Elting Linda S, Pettaway Curtis, Bekele B Nebiyou, Grossman H Barton, Cooksley Catherine, Avritscher Elenir B C, Saldin Kamaldeen, Dinney Colin P N
Section of Health Services Research, Department of Biostatistics, The University of Texas M. D. Anderson Cancer Center, Houston, Texas 77030, USA.
Cancer. 2005 Sep 1;104(5):975-84. doi: 10.1002/cncr.21273.
The association between high procedure volume and lower perioperative mortality is well established among cancer patients who undergo cystectomy. However, to the authors' knowledge, the association between volume and perioperative complications has not been studied to date and hospital characteristics contributing to the volume-outcome correlation are unknown. In the current study, the authors studied these associations, emphasizing hospital factors that contribute to the volume-outcome correlation.
Multiple-variable models of inpatient mortality and complications were developed among all 1302 bladder carcinoma patients who underwent cystectomy between January 1, 1999 and December 31, 2001 in all Texas hospitals.
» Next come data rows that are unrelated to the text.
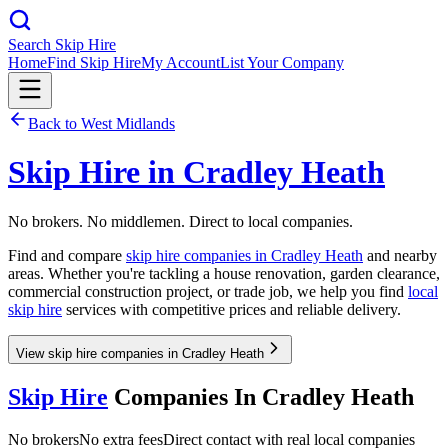
Search Skip Hire
Home
Find Skip Hire
My Account
List Your Company
Back to
West Midlands
Skip Hire in
Cradley Heath
No brokers. No middlemen. Direct to local companies.
Find and compare
skip hire companies in
Cradley Heath
and nearby
areas. Whether you're tackling a house renovation, garden clearance,
commercial construction project, or trade job, we help you find
local
skip hire
services with competitive prices and reliable delivery.
View skip hire companies in Cradley Heath
Skip Hire
Companies In
Cradley Heath
No brokers
No extra fees
Direct contact with real local companies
General estimating equations were used to adjust for clustering within the 133 hospitals. Data were obtained from hospital claims, the 2000 U.S. Census, and databases from the Center for Medicare and Medicaid Services and the American Hospital Association.
Complications were reported to occur in 12% of patients, 2.2% of whom died. Mortality was higher in low-volume hospitals compared with high-volume hospitals (3.1% vs. 0.7%; P < 0.001); mortality in moderate-volume hospitals was reported to be intermediate (2.9%). After adjustment for advanced age and comorbid conditions, treatment in high-volume hospitals was associated with lower risks of mortality (odds ratio [OR] = 0.35; P = 0.02) and complications (OR = 0.53; P = 0.01). Hospitals with a high registered nurse-to-patient ratio also had a lower mortality risk (OR = 0.43; P = 0.04).
Mortality after cystectomy was found to be significantly lower in high-volume hospitals, regardless of patient age. Referral to a hospital performing greater than 10 cystectomies annually is indicated for all patients. However, patients with poor access to a high-volume hospital may derive similar benefit from treatment at a hospital with a high-registered nurse-to-patient ratio. This finding requires further confirmation.
在接受膀胱切除术的癌症患者中,高手术量与较低的围手术期死亡率之间的关联已得到充分证实。然而,据作者所知,手术量与围手术期并发症之间的关联迄今尚未得到研究,且导致手术量与预后相关性的医院特征尚不清楚。在本研究中,作者对这些关联进行了研究,重点关注导致手术量与预后相关性的医院因素。
在1999年1月1日至2001年12月31日期间,对德克萨斯州所有医院接受膀胱切除术的1302例膀胱癌患者建立了住院死亡率和并发症的多变量模型。使用广义估计方程对133家医院内的聚类进行调整。数据来自医院理赔记录、2000年美国人口普查以及医疗保险和医疗补助服务中心及美国医院协会的数据库。
据报告,12%的患者发生并发症,其中2.2%死亡。与高手术量医院相比,低手术量医院的死亡率更高(3.1%对0.7%;P<0.001);据报告,中等手术量医院的死亡率处于中间水平(2.9%)。在调整了高龄和合并症因素后,在高手术量医院接受治疗与较低的死亡风险(优势比[OR]=0.35;P=0.02)和并发症风险(OR=0.53;P=0.01)相关。注册护士与患者比例高的医院也有较低的死亡风险(OR=0.43;P=0.04)。
发现高手术量医院膀胱切除术后的死亡率显著较低,与患者年龄无关。建议所有患者转诊至每年进行超过10例膀胱切除术的医院。然而,难以前往高手术量医院的患者可能在注册护士与患者比例高的医院接受治疗中获得类似益处。这一发现需要进一步证实。